==== MATERIAL PROVIDED

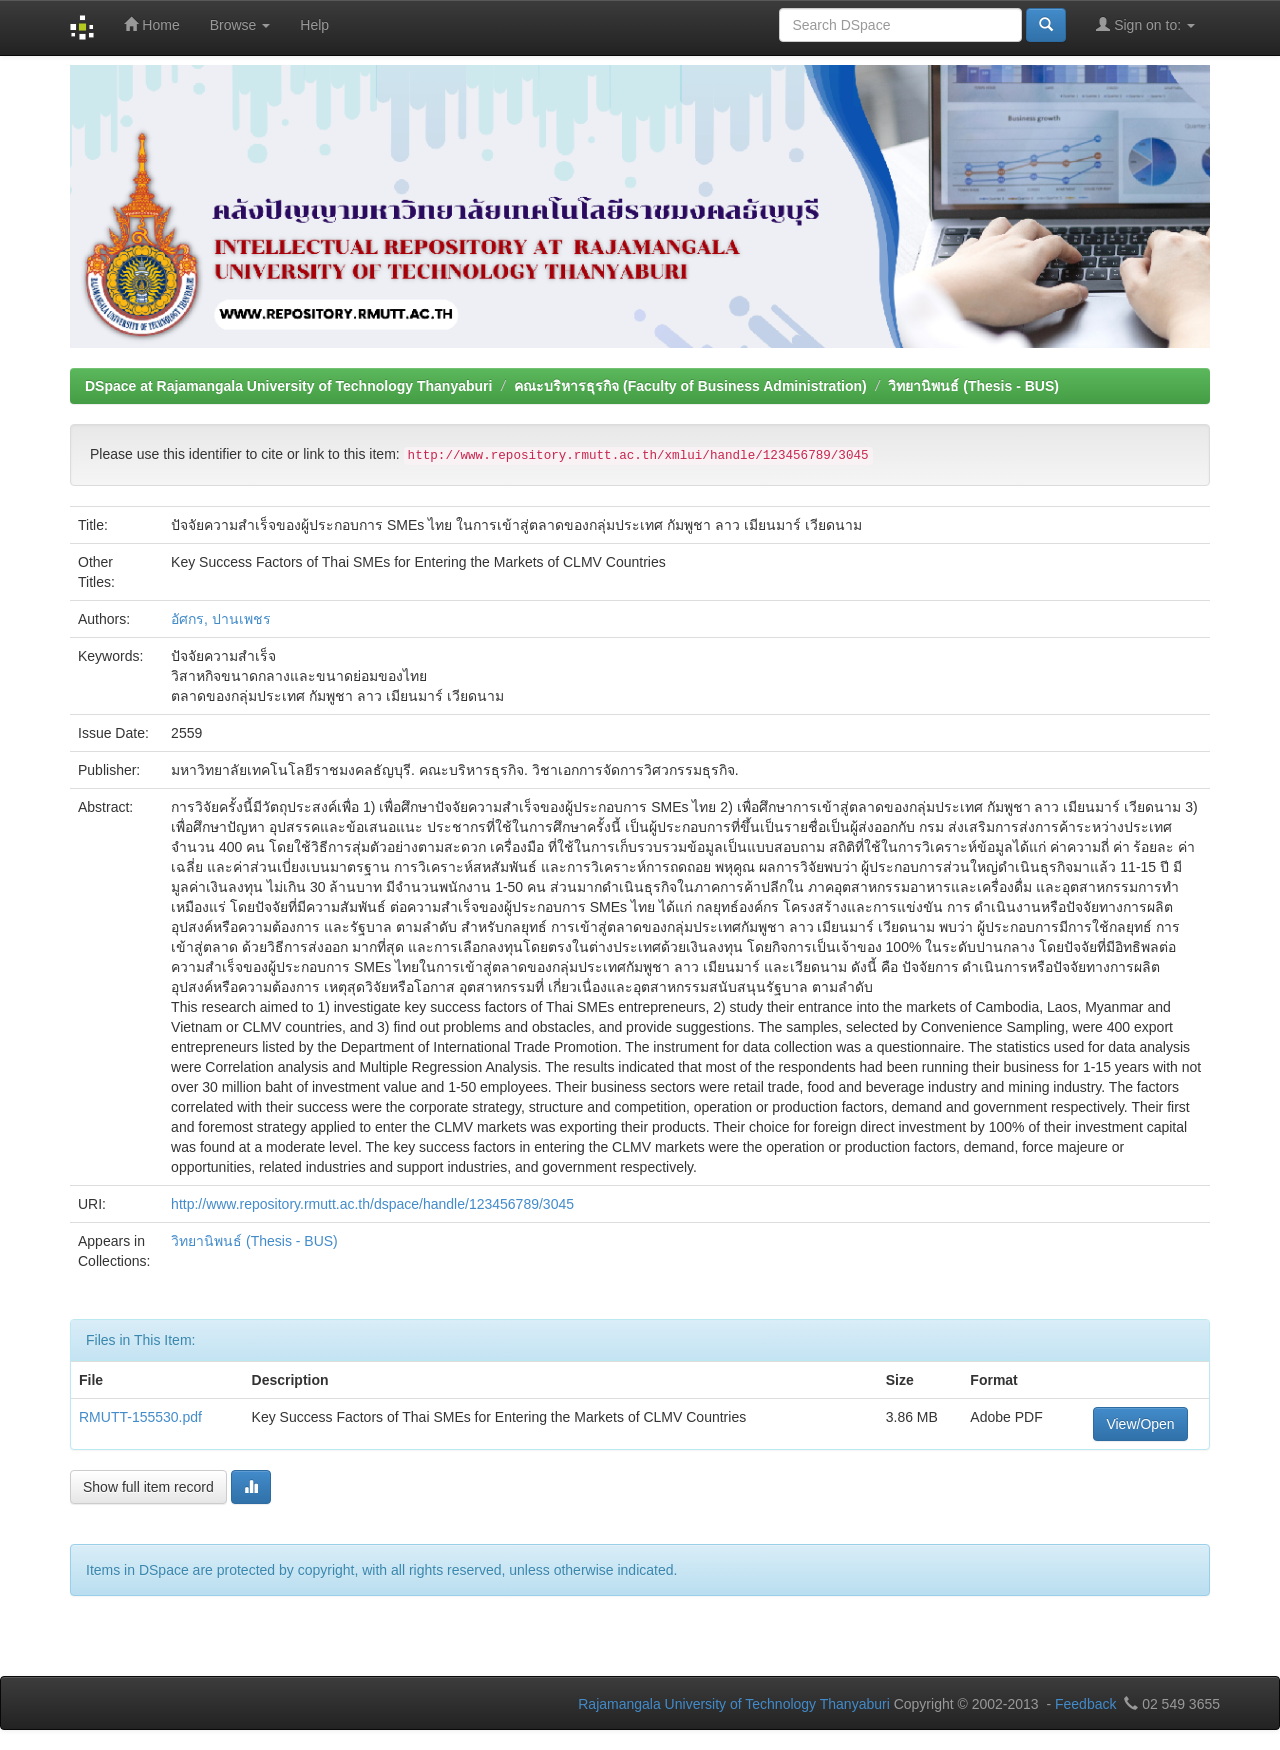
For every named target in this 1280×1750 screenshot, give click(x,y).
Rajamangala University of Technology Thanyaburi (734, 1704)
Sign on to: (1145, 24)
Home (151, 24)
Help (314, 25)
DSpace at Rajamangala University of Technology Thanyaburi (288, 386)
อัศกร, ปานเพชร (221, 619)
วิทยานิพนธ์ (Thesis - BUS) (973, 386)
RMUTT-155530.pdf (140, 1417)
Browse (240, 25)
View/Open (1140, 1424)
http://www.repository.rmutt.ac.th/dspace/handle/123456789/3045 (372, 1204)
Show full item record (148, 1487)
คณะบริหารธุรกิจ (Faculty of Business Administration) (690, 386)
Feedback (1085, 1704)
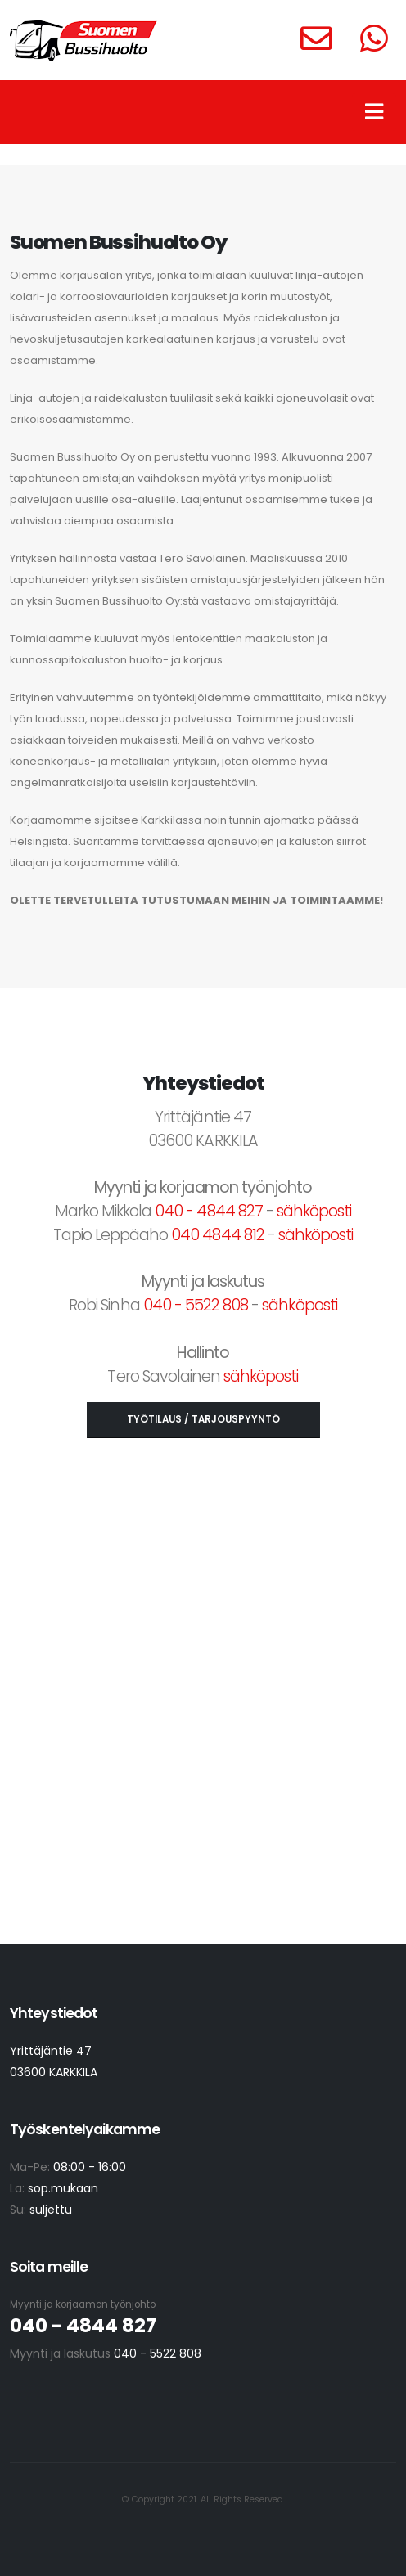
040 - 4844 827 (209, 1211)
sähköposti (314, 1211)
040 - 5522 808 (196, 1305)
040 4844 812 (217, 1235)
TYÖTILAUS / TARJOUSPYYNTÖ (203, 1419)
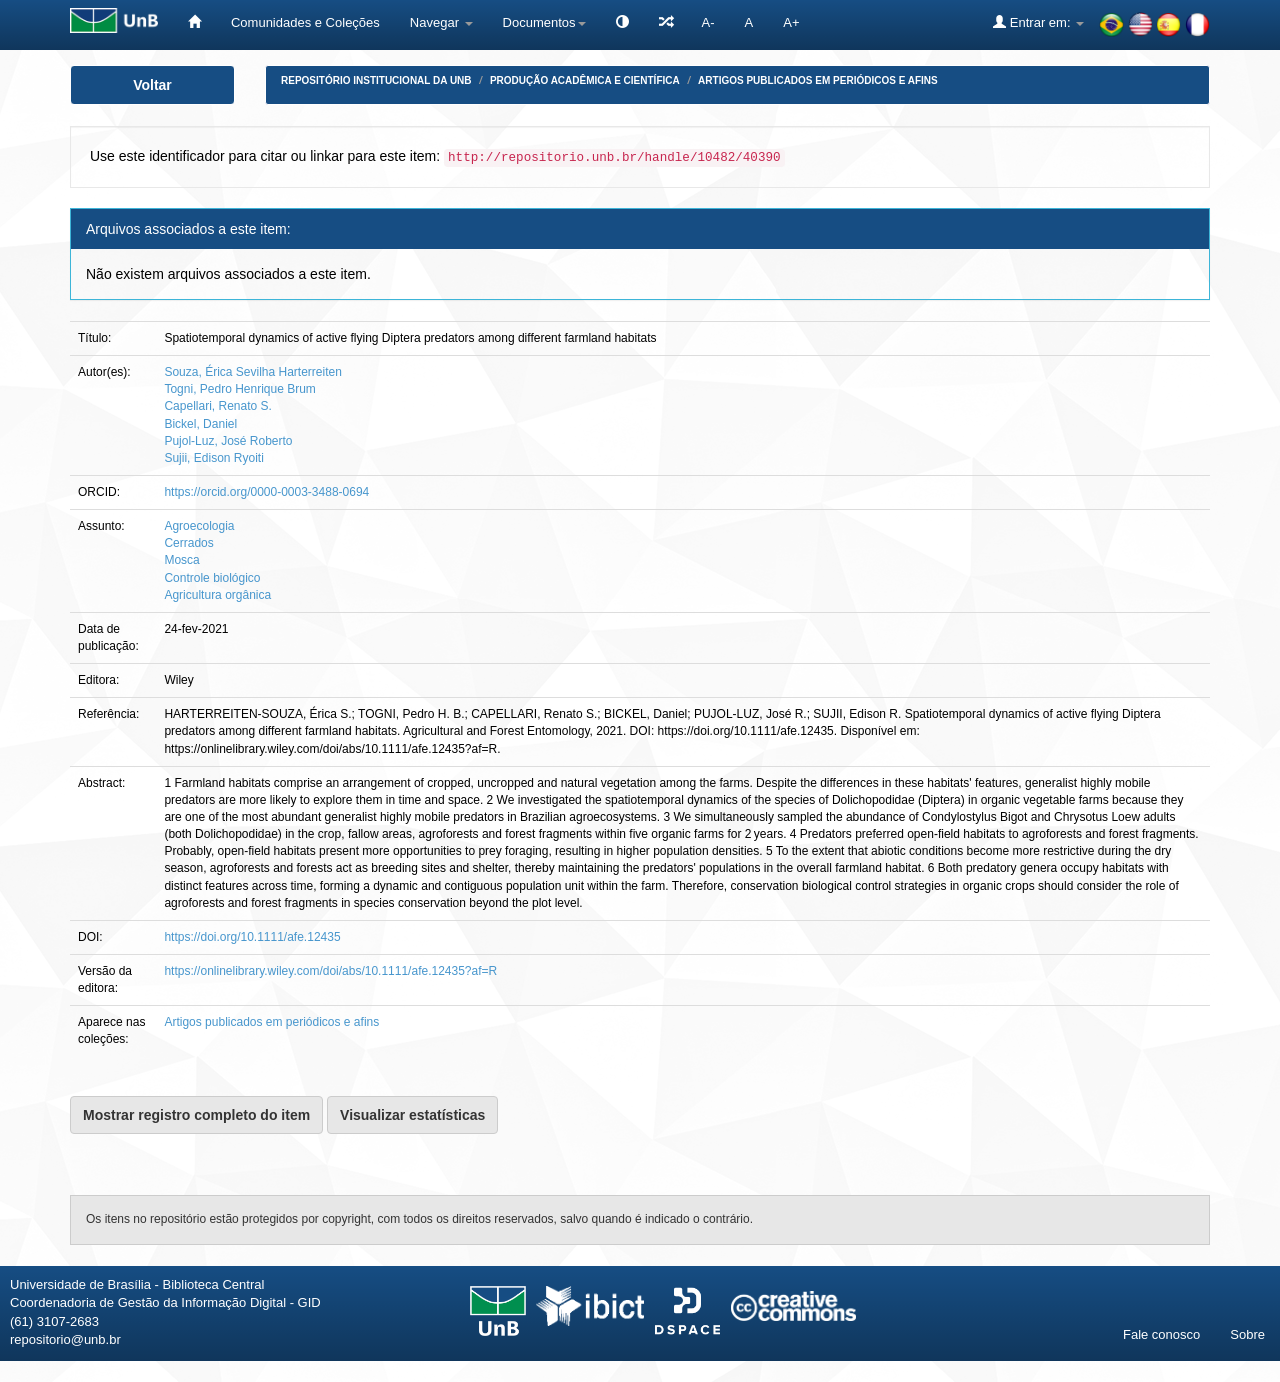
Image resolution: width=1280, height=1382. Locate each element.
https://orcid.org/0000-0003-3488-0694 (266, 492)
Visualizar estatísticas (412, 1115)
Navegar (441, 22)
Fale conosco (1161, 1334)
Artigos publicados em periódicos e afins (818, 80)
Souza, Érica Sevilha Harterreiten (252, 372)
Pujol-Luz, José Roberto (228, 441)
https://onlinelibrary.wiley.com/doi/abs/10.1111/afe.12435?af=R (330, 971)
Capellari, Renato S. (217, 406)
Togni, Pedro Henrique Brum (239, 389)
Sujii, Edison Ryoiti (213, 458)
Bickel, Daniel (200, 424)
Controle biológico (212, 578)
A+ (791, 22)
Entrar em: (1038, 22)
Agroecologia (199, 526)
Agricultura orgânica (217, 595)
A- (708, 22)
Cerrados (188, 543)
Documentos (544, 22)
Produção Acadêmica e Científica (585, 80)
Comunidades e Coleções (305, 22)
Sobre (1247, 1334)
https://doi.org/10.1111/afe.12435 (252, 937)
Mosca (181, 560)
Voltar (152, 85)
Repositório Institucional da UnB (376, 80)
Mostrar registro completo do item (196, 1115)
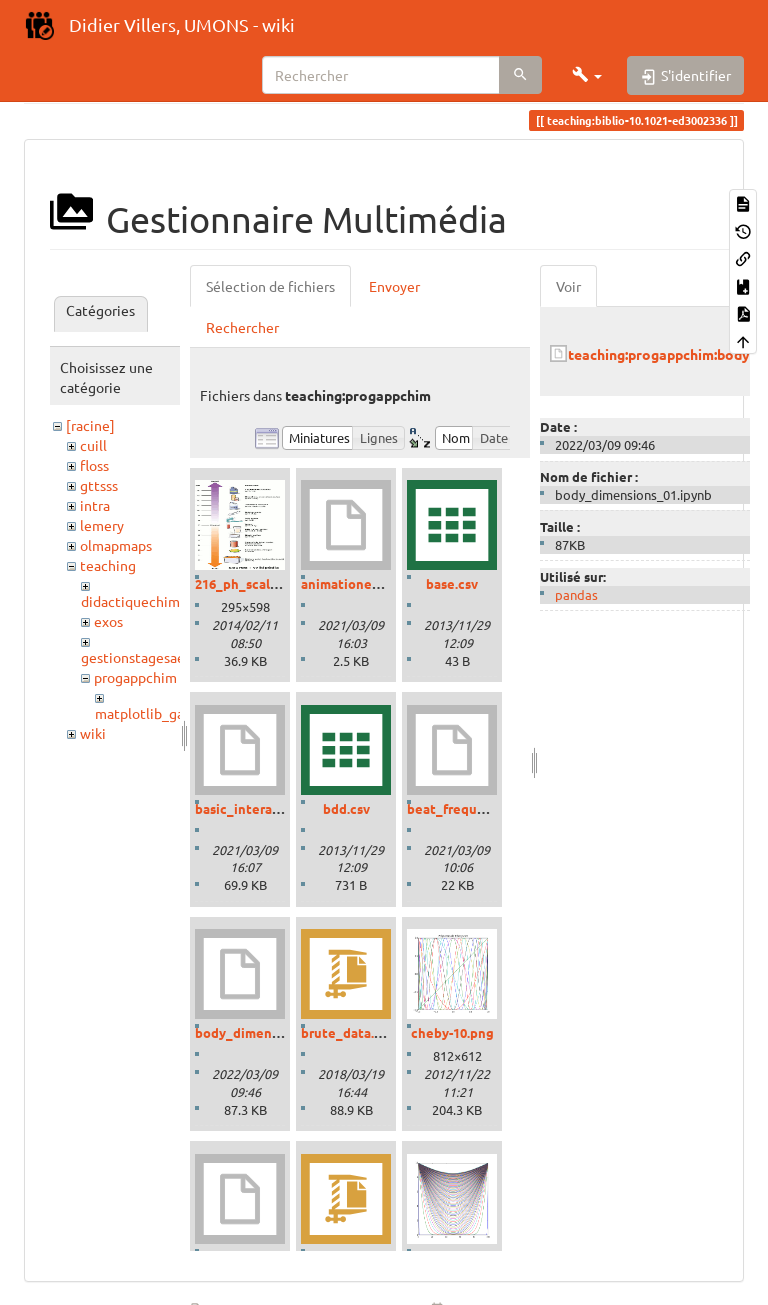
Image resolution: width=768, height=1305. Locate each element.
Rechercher (242, 327)
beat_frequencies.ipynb (481, 808)
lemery (102, 525)
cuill (93, 445)
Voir (568, 286)
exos (108, 621)
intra (95, 505)
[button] (587, 75)
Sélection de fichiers (270, 286)
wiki (93, 733)
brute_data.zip (347, 1032)
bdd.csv (346, 808)
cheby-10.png (452, 1032)
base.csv (452, 583)
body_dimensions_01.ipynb (279, 1032)
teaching (108, 565)
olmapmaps (116, 545)
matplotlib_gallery (153, 713)
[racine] (90, 425)
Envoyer (394, 286)
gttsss (99, 485)
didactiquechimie (136, 601)
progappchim (135, 677)
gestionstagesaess (139, 657)
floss (94, 465)
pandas (576, 594)
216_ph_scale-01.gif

========

PROBLEM REQUIREMENTS: Transcribe all the lines above exactly; any image among them is skipped.

SOLVED PROBLEM:
For every named target in this 1280×1750 screenshot, give click(x,y).
Rajamangala University of Technology Thanyaburi (734, 1704)
Sign on to: (1145, 24)
Home (151, 24)
Help (314, 25)
DSpace at Rajamangala University of Technology Thanyaburi (288, 386)
อัศกร, ปานเพชร (221, 619)
วิทยานิพนธ์ (Thesis - BUS) (973, 386)
RMUTT-155530.pdf (140, 1417)
Browse (240, 25)
View/Open (1140, 1424)
http://www.repository.rmutt.ac.th/dspace/handle/123456789/3045 (372, 1204)
Show full item record (148, 1487)
คณะบริหารธุรกิจ (Faculty of Business Administration) (690, 386)
Feedback (1085, 1704)
040 - 4844 827 (209, 1211)
sähköposti (314, 1211)
040 - 5522 808 (196, 1305)
040 4844 812 (217, 1235)
TYÖTILAUS / TARJOUSPYYNTÖ (203, 1419)
Image resolution: width=1280, height=1382. Locate each element.
https://orcid.org/0000-0003-3488-0694 (266, 492)
Visualizar estatísticas (412, 1115)
Navegar (441, 22)
Fale conosco (1161, 1334)
Artigos publicados em periódicos e afins (818, 80)
Souza, Érica Sevilha Harterreiten (252, 372)
Pujol-Luz, José Roberto (228, 441)
https://onlinelibrary.wiley.com/doi/abs/10.1111/afe.12435?af=R (330, 971)
Capellari, Renato S. (217, 406)
Togni, Pedro Henrique Brum (239, 389)
Sujii, Edison Ryoiti (213, 458)
Bickel, Daniel (200, 424)
Controle biológico (212, 578)
A+ (791, 22)
Entrar em: (1038, 22)
Agroecologia (199, 526)
Agricultura orgânica (217, 595)
A- (708, 22)
Cerrados (188, 543)
Documentos (544, 22)
Produção Acadêmica e Científica (585, 80)
Comunidades e Coleções (305, 22)
Sobre (1247, 1334)
https://doi.org/10.1111/afe.12435 (252, 937)
Mosca (181, 560)
Voltar (152, 85)
Repositório Institucional da UnB (376, 80)
Mostrar registro completo do item (196, 1115)
Image resolution: width=768, height=1305. Locate each element.
Rechercher (242, 327)
beat_frequencies.ipynb (481, 808)
lemery (102, 525)
cuill (93, 445)
Voir (568, 286)
exos (108, 621)
intra (95, 505)
[button] (587, 75)
Sélection de fichiers (270, 286)
wiki (93, 733)
brute_data.zip (347, 1032)
bdd.csv (346, 808)
cheby-10.png (452, 1032)
base.csv (452, 583)
body_dimensions_01.ipynb (279, 1032)
teaching (108, 565)
olmapmaps (116, 545)
matplotlib_gallery (153, 713)
[racine] (90, 425)
Envoyer (394, 286)
gttsss (99, 485)
didactiquechimie (136, 601)
progappchim (135, 677)
gestionstagesaess (139, 657)
floss (94, 465)
pandas (576, 594)
216_ph_scale-01.gif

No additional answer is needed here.